(Records drawn from a dataset)
*-*-*

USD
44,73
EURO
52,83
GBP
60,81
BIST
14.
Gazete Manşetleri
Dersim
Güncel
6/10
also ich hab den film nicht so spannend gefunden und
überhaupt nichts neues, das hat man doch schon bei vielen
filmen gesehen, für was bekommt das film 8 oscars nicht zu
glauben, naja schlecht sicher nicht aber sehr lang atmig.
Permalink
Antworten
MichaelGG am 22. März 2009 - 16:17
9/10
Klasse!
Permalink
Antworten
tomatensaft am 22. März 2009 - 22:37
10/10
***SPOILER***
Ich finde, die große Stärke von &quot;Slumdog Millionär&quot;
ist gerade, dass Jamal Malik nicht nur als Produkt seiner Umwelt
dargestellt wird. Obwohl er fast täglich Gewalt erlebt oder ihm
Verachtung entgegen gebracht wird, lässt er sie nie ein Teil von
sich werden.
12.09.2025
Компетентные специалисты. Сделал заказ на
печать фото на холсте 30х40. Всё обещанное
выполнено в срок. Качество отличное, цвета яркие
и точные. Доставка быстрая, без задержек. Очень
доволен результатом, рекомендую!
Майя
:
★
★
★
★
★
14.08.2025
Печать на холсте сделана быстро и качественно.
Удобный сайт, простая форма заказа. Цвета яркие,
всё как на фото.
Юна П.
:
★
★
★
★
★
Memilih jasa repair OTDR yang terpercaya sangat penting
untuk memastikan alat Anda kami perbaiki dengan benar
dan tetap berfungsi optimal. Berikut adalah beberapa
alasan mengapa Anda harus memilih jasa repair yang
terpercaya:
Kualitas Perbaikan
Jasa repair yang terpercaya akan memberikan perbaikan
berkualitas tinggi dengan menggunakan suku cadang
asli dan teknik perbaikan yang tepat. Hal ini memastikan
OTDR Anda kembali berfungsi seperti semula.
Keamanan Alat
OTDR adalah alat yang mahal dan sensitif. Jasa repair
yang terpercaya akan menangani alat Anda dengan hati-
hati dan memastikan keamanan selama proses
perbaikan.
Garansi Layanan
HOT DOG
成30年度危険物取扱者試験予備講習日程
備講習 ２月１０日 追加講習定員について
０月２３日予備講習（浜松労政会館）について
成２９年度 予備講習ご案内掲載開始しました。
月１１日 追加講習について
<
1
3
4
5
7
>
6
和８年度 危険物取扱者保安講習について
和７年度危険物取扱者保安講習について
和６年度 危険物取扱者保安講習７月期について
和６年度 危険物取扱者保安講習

*-*-*

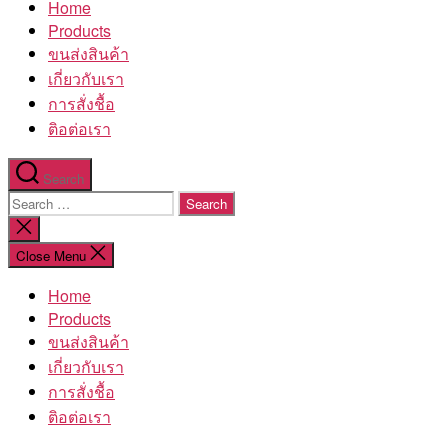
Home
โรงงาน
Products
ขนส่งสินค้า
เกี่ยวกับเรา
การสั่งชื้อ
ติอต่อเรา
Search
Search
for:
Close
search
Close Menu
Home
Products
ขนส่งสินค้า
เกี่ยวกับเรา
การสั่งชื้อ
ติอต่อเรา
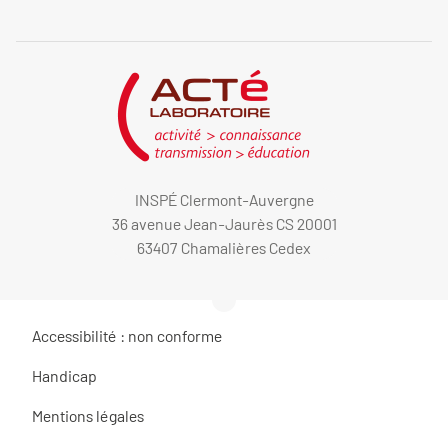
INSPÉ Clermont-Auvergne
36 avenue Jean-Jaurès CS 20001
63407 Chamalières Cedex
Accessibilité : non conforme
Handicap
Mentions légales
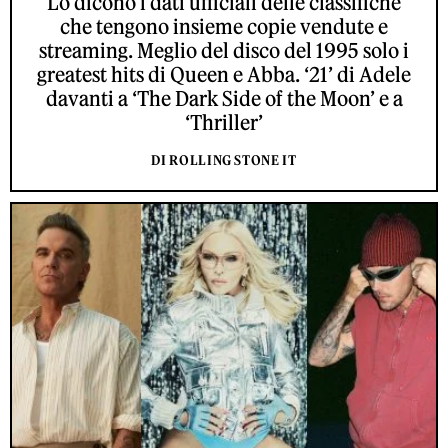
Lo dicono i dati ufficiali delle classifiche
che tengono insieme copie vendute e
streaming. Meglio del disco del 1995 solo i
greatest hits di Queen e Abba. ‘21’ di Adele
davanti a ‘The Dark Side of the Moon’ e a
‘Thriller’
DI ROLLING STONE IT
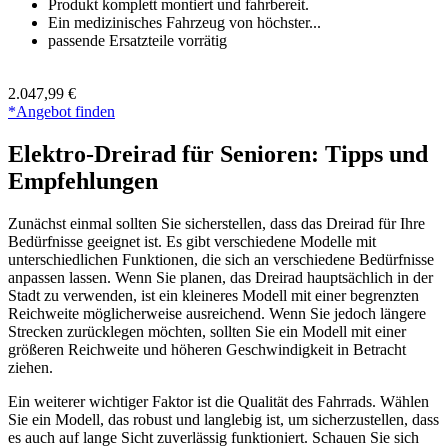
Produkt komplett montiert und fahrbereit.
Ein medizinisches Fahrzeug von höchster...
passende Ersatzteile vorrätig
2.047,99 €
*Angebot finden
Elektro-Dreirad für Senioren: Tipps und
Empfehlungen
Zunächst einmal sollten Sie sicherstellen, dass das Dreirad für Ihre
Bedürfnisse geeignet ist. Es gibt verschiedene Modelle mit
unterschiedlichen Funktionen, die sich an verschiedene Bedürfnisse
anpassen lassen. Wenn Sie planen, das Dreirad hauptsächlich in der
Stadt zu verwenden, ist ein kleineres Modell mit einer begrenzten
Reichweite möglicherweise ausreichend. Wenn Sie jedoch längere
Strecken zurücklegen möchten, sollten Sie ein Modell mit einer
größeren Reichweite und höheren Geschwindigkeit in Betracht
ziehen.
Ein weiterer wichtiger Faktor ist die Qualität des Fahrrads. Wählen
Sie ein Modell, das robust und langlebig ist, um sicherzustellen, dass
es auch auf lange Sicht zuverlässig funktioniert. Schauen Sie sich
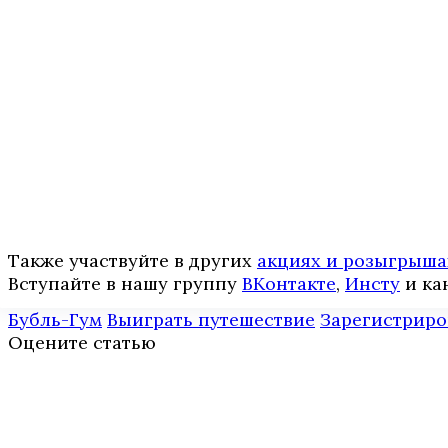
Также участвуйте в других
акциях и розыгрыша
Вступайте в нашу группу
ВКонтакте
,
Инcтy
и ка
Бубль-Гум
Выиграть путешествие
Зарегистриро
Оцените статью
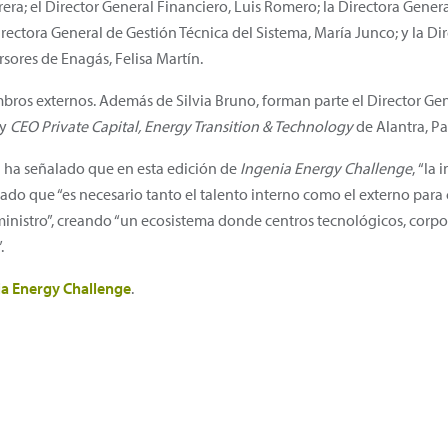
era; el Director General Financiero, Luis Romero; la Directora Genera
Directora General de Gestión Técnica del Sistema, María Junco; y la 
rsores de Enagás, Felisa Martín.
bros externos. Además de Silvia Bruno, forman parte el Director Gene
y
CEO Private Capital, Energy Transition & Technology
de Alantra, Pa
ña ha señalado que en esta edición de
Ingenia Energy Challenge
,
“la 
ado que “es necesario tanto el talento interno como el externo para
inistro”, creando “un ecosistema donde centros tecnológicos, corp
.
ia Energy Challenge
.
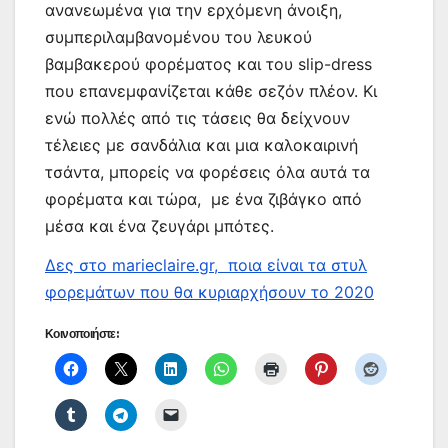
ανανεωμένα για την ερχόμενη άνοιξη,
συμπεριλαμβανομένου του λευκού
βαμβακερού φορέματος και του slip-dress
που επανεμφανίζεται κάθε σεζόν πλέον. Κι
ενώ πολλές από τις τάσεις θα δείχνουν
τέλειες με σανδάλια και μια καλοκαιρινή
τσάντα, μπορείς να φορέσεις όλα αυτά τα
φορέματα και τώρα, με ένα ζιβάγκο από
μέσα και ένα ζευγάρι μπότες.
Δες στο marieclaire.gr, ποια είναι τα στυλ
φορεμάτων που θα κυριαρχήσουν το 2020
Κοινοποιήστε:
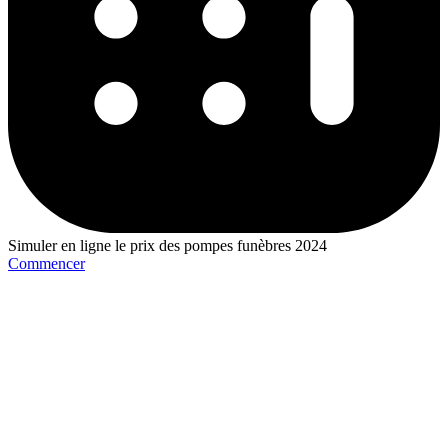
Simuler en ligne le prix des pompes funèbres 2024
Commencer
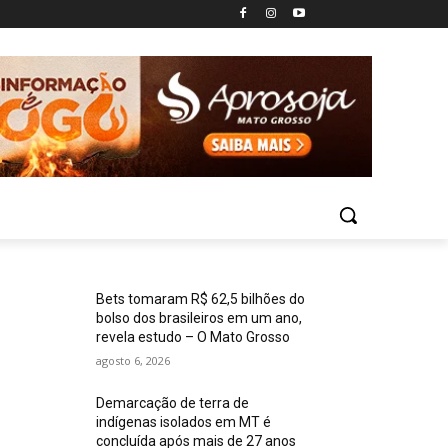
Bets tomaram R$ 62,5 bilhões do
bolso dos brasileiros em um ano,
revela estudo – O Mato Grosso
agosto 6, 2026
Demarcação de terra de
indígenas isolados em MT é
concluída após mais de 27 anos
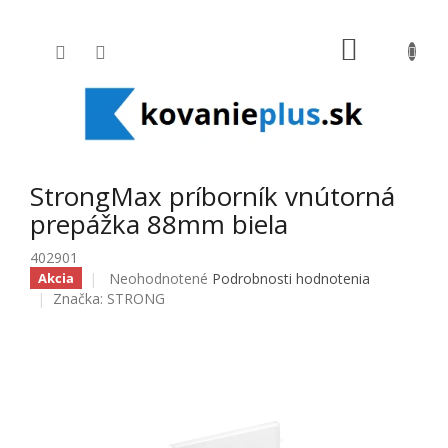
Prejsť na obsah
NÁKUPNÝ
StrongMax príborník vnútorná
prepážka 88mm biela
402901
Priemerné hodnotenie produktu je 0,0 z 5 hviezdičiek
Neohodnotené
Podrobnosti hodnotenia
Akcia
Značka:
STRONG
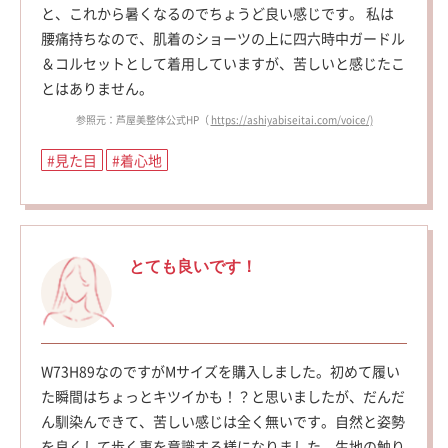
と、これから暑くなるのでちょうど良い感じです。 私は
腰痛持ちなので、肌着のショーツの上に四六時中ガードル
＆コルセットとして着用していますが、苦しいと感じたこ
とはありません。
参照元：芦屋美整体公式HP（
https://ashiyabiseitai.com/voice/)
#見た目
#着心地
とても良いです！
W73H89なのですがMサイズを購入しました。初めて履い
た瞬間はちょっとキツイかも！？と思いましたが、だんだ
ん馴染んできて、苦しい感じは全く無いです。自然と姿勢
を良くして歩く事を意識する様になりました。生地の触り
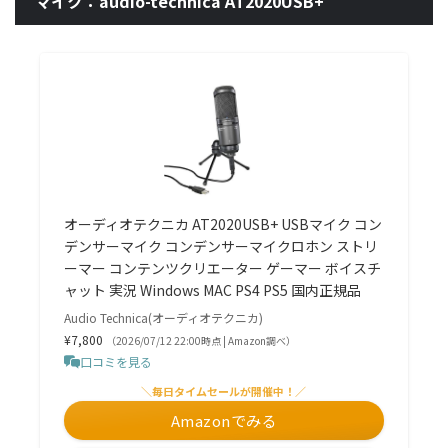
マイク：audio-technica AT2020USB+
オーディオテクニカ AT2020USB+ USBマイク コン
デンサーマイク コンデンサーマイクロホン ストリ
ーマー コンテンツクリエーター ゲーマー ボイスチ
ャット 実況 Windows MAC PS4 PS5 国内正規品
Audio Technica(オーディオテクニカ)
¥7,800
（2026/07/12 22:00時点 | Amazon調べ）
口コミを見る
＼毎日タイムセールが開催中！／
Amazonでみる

*-*-*

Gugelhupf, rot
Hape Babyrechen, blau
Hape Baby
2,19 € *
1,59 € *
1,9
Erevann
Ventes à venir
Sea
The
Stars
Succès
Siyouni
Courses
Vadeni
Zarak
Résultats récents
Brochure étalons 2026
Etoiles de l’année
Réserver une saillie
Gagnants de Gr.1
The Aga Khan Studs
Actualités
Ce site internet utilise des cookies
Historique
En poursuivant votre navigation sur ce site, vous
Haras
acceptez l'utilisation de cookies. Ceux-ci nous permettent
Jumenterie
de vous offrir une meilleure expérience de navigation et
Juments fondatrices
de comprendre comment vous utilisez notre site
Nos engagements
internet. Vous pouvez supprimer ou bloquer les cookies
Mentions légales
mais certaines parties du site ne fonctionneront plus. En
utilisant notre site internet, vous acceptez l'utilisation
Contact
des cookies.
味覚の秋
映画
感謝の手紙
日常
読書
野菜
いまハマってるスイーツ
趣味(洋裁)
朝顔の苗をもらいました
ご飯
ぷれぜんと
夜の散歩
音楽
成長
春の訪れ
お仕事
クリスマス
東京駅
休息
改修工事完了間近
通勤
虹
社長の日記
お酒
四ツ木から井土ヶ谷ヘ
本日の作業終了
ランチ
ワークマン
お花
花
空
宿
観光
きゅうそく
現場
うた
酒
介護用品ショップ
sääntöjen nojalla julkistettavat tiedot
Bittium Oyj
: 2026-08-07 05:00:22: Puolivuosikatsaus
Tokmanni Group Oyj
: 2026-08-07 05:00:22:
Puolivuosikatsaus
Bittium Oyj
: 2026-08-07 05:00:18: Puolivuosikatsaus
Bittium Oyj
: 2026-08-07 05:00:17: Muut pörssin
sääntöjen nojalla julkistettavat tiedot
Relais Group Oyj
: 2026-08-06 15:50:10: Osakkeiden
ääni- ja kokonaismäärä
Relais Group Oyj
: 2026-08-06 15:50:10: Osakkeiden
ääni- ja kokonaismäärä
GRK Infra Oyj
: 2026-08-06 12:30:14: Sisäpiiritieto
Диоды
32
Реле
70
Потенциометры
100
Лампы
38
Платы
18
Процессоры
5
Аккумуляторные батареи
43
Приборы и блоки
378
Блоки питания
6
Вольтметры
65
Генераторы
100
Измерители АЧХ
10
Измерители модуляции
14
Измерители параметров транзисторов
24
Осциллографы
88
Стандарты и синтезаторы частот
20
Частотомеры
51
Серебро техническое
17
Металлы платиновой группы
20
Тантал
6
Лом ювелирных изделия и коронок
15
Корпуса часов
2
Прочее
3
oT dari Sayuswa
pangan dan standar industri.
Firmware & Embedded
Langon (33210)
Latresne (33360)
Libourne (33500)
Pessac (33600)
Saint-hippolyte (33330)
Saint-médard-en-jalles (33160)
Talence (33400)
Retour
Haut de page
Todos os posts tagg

*-*-*

Go through the entries above and copy every line containing "utilisation".

## OUTPUT BELOW:
acceptez l'utilisation de cookies. Ceux-ci nous permettent
utilisant notre site internet, vous acceptez l'utilisation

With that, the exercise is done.